Begonnen hat es vor drei Monaten mit dem Baustart von 2 Mono Class-A Endstufen. Dessen Fortschritt ging/geht allerdings doch recht schleppend voran, was mitunter an den nicht vorhandenen, passenden Werkzeugen zur Aluminiumbearbeitung lag und auch immer noch liegt. Da man aber mit Verstärkern noch lange keine Musik genießen kann, mussten natürlich parallel dazu auch die passenden Lautsprecher ins Haus. Eines war dabei auch klar: Selbstbau ist angesagt.

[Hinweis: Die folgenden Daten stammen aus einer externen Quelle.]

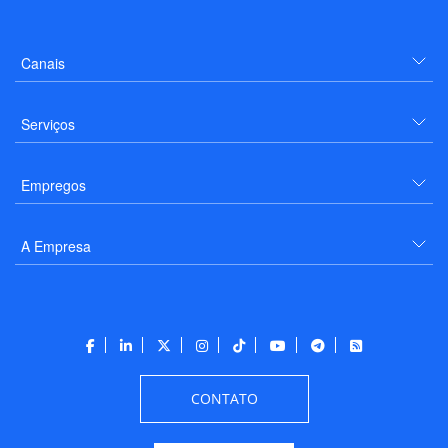
Canais
Serviços
Empregos
A Empresa
CONTATO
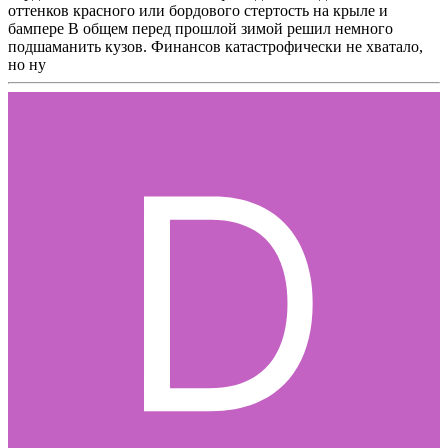
оттенков красного или бордового стертость на крыле и
бампере В общем перед прошлой зимой решил немного
подшаманить кузов. Финансов катастрофически не хватало,
но ну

Über das liebe Internet und diverse Recherchen bin ich auf Udos Seite gestoßen – und wurde sofort vom Virus gepackt. Mir ist keine Seite bekannt, auf der man informativer, freundlicher und übersichtlicher den Bau von Lautsprechern nahegelegt bekommt. Es darf dazu gesagt werden, dass ich wirklich intensive Recherche betrieben habe. Umso besser, dass Hr. Wohlgemuth und Intertechnik mit wenigen Klicks die Bestellung ermöglichen, und man sich somit ganz stressfrei und flott den passenden Bausatz nach Hause liefern lassen kann.
Und da wäre es auch schon, das erste „Problem“: Welchen Bausatz nimmt der Herr denn nun nach so vielen Jahren Abstinenz in den vier Wänden? Diese Frage beinhaltete für mich gleich eine Antwort: Die Needle soll es sein! Günstig, nett anzusehen und einigen Nachbau-Berichten zufolge auch noch relativ klangstark. Leider sind alle nachfolgenden Bilder mit dem Handy entstanden. Ich bitte die etwas schlechtere Qualität zu entschuldigen.
Auf sie möchte ich hier nicht weiter eingehen - außer auf die Tatsache, einen derart winzigen Breitbänder wirklich noch nie so linear, sauber und klanglich stark spielen gehört zu haben.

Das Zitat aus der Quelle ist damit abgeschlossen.